# New Question: Hurt Nail



## giandaliajr (Nov 24, 2012)

Berkeley's injured nail ended up falling off this morning (about a week after his injury). The vet initially prescribed antibiotics and anti-inflammatories and said the nail was pretty firmly attached so he didnt think it needed to be removed. He had a couple bleeds throughout the week when he was having some zoomies. 

Has anyone experienced a nail falling off before? It seems like most situations the nail breaks and they end up trimming it back to the break. But in this case he actually torn the nail out a bit and then eventually it just died and fell off (i guess kind of like a dislocation).

I'm guessing the red nasty looking bump is the "quick" that has retracted already, but im not really sure. Our vet is closed until tomorrow so i wanted to try to see if anyone had experience with this already.

It seems that in most cases the nail grows back but i think this is rare case, so we are a bit concerned that the nail wont come back.

Any advice is appreciated! Thanks.








_______________________________________________________________________
Original Post: "Berkeley hurt one of his hind leg nails today jumping on top of his crate! It didn't rip all the way out but it looks like it is sitting higher than the rest (but doesnt look crooked). A fair amount of blood. It was pooling when he put pressure on it but stopped after we elevated the leg.

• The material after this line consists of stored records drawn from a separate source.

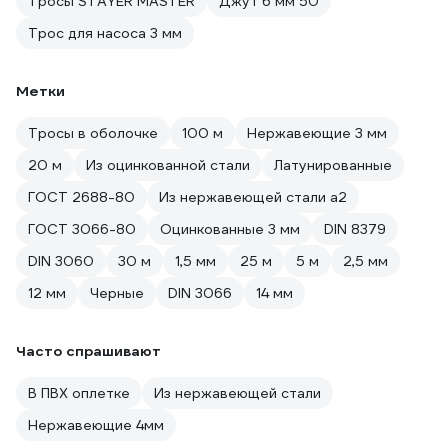
Тросы STAYER MASTER
Джут 6 мм 50
Трос для насоса 3 мм
Метки
Тросы в оболочке
100 м
Нержавеющие 3 мм
20 м
Из оцинкованной стали
Латунированные
ГОСТ 2688-80
Из нержавеющей стали а2
ГОСТ 3066-80
Оцинкованные 3 мм
DIN 8379
DIN 3060
30 м
1,5 мм
25 м
5 м
2,5 мм
12 мм
Черные
DIN 3066
14 мм
Часто спрашивают
В ПВХ оплетке
Из нержавеющей стали
Нержавеющие 4мм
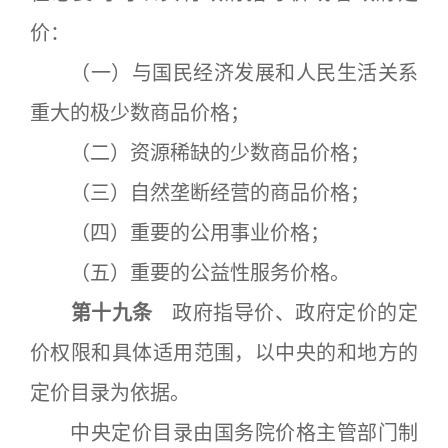
价：
（一）与国民经济发展和人民生活关系
重大的极少数商品价格；
（二）资源稀缺的少数商品价格；
（三）自然垄断经营的商品价格；
（四）重要的公用事业价格；
（五）重要的公益性服务价格。
第十九条
政府指导价、政府定价的定
价权限和具体适用范围，以中央的和地方的
定价目录为依据。
中央定价目录由国务院价格主管部门制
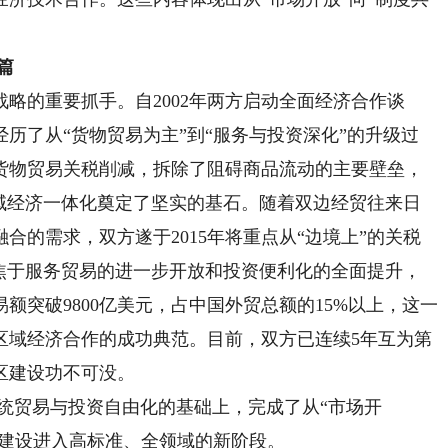
篇
的重要抓手。自2002年两方启动全面经济合作谈
经历了从“货物贸易为主”到“服务与投资深化”的升级过
货物贸易关税削减，拆除了阻碍商品流动的主要壁垒，
区域经济一体化奠定了坚实的基石。随着双边经贸往来日
合的需求，双方遂于2015年将重点从“边境上”的关税
聚焦于服务贸易的进一步开放和投资便利化的全面提升，
易额突破9800亿美元，占中国外贸总额的15%以上，这一
称区域经济合作的成功典范。目前，双方已连续5年互为第
区建设功不可没。
统贸易与投资自由化的基础上，完成了从“市场开
区建设进入高标准、全领域的新阶段。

We poured hydrogen peroxide over it and then lubed it up with some EMT gel (our first time using the stuff in our dog first aid kit), then wrapped it. Our vet is closed sundays but we got in contact with him and he said as long as we can stop the bleeding he can probably wait until the morning to be checked.

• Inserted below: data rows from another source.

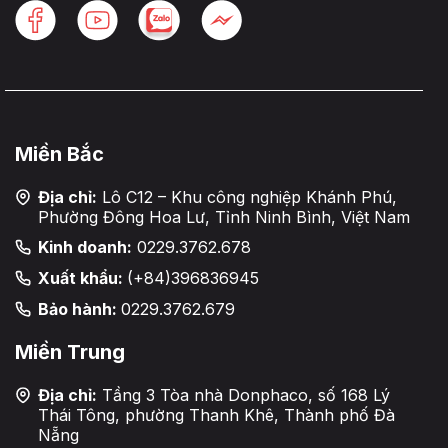
Miền Bắc
Địa chỉ:
Lô C12 – Khu công nghiệp Khánh Phú,
Phường Đông Hoa Lư, Tỉnh Ninh Bình, Việt Nam
Kinh doanh:
0229.3762.678
Xuất khẩu:
(+84)396836945
Bảo hành:
0229.3762.679
Miền Trung
Địa chỉ:
Tầng 3 Tòa nhà Donphaco, số 168 Lý
Thái Tông, phường Thanh Khê, Thành phố Đà
Nẵng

Does anyone have any experience when the nail is angled up higher than the others? The doc said sometimes they have to remove the whole nail but it depends what happened. 

Im curious what to expect in terms of getting it back to normal. 

Thanks!


----------



## Kafka (Jul 24, 2013)

*Re: Hurt Nail*

Something similar happened to my dog. The nail was pointing upwards. It happened after taking her swimming, and there was no blood by the time I saw it on our way back home. She didn't lick it a lot or seemed bothered by it (it just looked really freaky). After two days the outer shell fell off after running around the fields. What was left was a very short nail. It healed well.
Before that, she hurt her nail and because it was the first time and it bled a little, I took her to the vet. The vet checked it and said it might need to come off, but to wait first to see if it healed. It did. It bled maybe twice after the vet visit while running around, but then it healed.
It's good you're having it checked out by the vet, and hopefully it will heal by itself!


----------



## giandaliajr (Nov 24, 2012)

*Re: Hurt Nail*

I made the mistake of leaving for a few minutes and by the time i got back he got the wrap off and was licking it (the wrap not his foot). I took the opportunity to take some pictures because he was calm.


----------



## Kafka (Jul 24, 2013)

*Re: Hurt Nail*

That does look more bloody than what happened to Kafka.
Try to apply pressure and maybe you can put a cone on her or give her a favorite chewing toy to leave the wrap alone.


----------



## giandaliajr (Nov 24, 2012)

*Re: Hurt Nail - UPDATE*

Luckily he didnt have to have it removed. The doc said he cleaned it up and cauterized around the nail because there was some light bleeding. He said it should be a lot better after a couple days. He gave us some antibiotics to prevent infection and then anti-inflamatories for pain/inflammation. 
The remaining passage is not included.